REVIEW: “Blackbird” (2020)


Director Roger Michell explores terminal illness and family dysfunction in his new drama “Blackbird”, an adaptation of a 2014 Danish film titled “Silent Heart”. Michell brings together a notable cast to tell the story of a family matriarch choosing to end her life rather than succumb to the degenerating effects of ALS. From that alone you can tell “Blackbird” is dealing with some weighty themes.

Screen vet Susan Sarandon plays ALS sufferer Lily, the matriarch of a progressive and (we quickly learn) rather distant family. She and her doctor husband Paul (Sam Neill) live in a posh Connecticut seaside estate which is the setting for the entire story. With her ALS already taking away the use of her right arm and her prognosis progressively grim, Lily decides to end her life, determined to go out on her own terms and with her family’s blessing.

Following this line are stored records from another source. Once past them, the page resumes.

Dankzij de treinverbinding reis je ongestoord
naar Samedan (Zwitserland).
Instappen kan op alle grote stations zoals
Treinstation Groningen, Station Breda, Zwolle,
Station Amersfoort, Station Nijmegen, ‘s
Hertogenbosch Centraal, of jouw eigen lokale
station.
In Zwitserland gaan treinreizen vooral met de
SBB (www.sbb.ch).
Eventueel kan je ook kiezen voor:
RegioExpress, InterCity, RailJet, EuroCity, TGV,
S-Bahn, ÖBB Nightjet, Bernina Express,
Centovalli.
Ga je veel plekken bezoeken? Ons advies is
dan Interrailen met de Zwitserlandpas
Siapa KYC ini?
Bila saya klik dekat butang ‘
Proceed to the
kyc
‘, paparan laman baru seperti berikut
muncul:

Her final wish is to have a weekend get-together with her family. Certainly not your run-of-the-mill trip back to see the folks. The first to arrive is the stuffy, controlling older daughter Jennifer (Kate Winslet), her dutiful husband Michael (Rainn Wilson), and their moody son Jonathan (Anson Boon). Their flighty younger daughter Anna (Mia Wasikowska) arrives later along with her on-again/off-again flame Chris (Bex Taylor-Klaus). Joining them all is Lily’s long-time best friend Elizabeth (Lindsay Duncan). Everyone knows what’s about to happen and they all attempt to put on a good face. But as films like this have shown, old baggage always finds its way into the story.


Photo Courtesy of Screen Media Films

By the way, when it comes to old baggage, everyone brings some. And I do mean everyone. Screenwriter Christian Torpe (who also wrote “Silent Heart”) starts with the illusion that everything’s alright, a little tense but okay. Then the grudges, hard feelings, and pent-up anger begin to fester, threatening to derail Lily’s carefully planned weekend. Once the first shot is fired, a near steady hail of barbs, insults, and cuts follow. And again, no one is excluded. Everyone ends up with some secret to reveal or some family axe to grind. It gets a little ridiculous, almost resembling a dark comedy spoof although one we’ve seen several times before.

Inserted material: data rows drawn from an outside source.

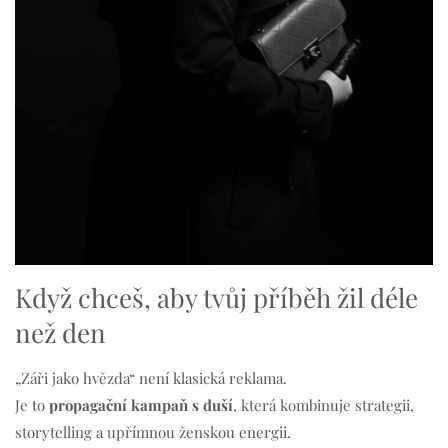
Když chceš, aby tvůj příběh žil déle
než den
„Záři jako hvězda“ není klasická reklama.
Je to
propagační kampaň s duší
, která kombinuje strategii,
storytelling a upřímnou ženskou energii.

Yet there are moments where Michell’s deliberately light touch brings some welcomed levity. Sarandon’s straight-shooting, no-nonsense approach to Lily opens the door for some sharp comical quips amid all the seriousness. And Wilson, though playing a dramatic role, is naturally funny. His character’s wealth of useless knowledge works well as a reoccurring joke. The rest of the cast is (as you would expect) rock-solid and collectively they carry the bulk of the load. You could argue the script depends a little too much on its stars. At the same time they do bring heart to their broad range of roles. And when the family chaos kicks in high gear threatening to sink the story, it’s the well acted characters who keep it afloat. “Blackbird” opens this Friday.



8 thoughts on “REVIEW: “Blackbird” (2020)

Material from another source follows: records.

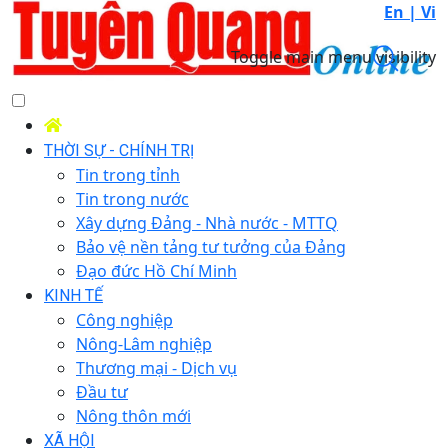
En |
Vi
Toggle main menu visibility
THỜI SỰ - CHÍNH TRỊ
Tin trong tỉnh
Tin trong nước
Xây dựng Đảng - Nhà nước - MTTQ
Bảo vệ nền tảng tư tưởng của Đảng
Đạo đức Hồ Chí Minh
KINH TẾ
Công nghiệp
Nông-Lâm nghiệp
Thương mại - Dịch vụ
Đầu tư
Nông thôn mới
XÃ HỘI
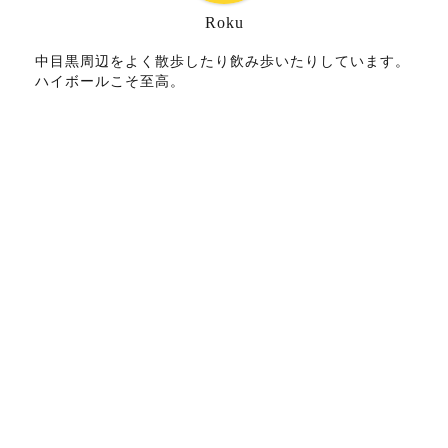
Roku
中目黒周辺をよく散歩したり飲み歩いたりしています。
ハイボールこそ至高。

    • This movie has both of those things. But the performances definitely raise it above some other films of this type. Still I understand if these kinds of movies are hard watches.

  1. What is it about the American compulsion to re-do already excellent foreign films? To me it is a symptom of a culture that has run out of ideas. Sorry to go glum, but just venting a little. The cast looks great except for Mia, who, even though I’ve seem her in a few good roles, has been in way more stinkers. The plot sounds a lot like August: Osage County with Meryl Streep. I will watch it but no guarantees I’ll like it…

    • It’s not quite as acidic as “August” (a movie I’m not too high on). I think Blackbird is a better film. Flawed but strong performances see it through.

  2. Having lived through losing my husband to the horrible journey of ALS, I can relate to this movie .
    A terminal illness is unimaginable but it is a reality and family’s are not always perfect as this movie brings to light. Through the journey a family will go through so many emotions but love will prevail .
    I sat in the theatre wondering if I should leave once I saw the symptoms Lily was displaying i knew it must be about ALS. I didn’t leave and I’m glad I chose to stay .
    I think any awareness brought about of the emotional toll ALS or any terminal illness brings on the patient, caregiver and family is worth watching .
    Great job by the entire cast .

    • Thanks for the comments. The cast really puts all of themselves into these roles.that was vital to the story. I’m sure it spoke to you in a powerful way. My and my wife’s family haven’t had a loved one with ALS but we have close family members with terminal cancer, Alzheimer’s, and cerebral palsy. As you said, so many emotions come and go. When these types of movies are done well they can be an emotional release for some.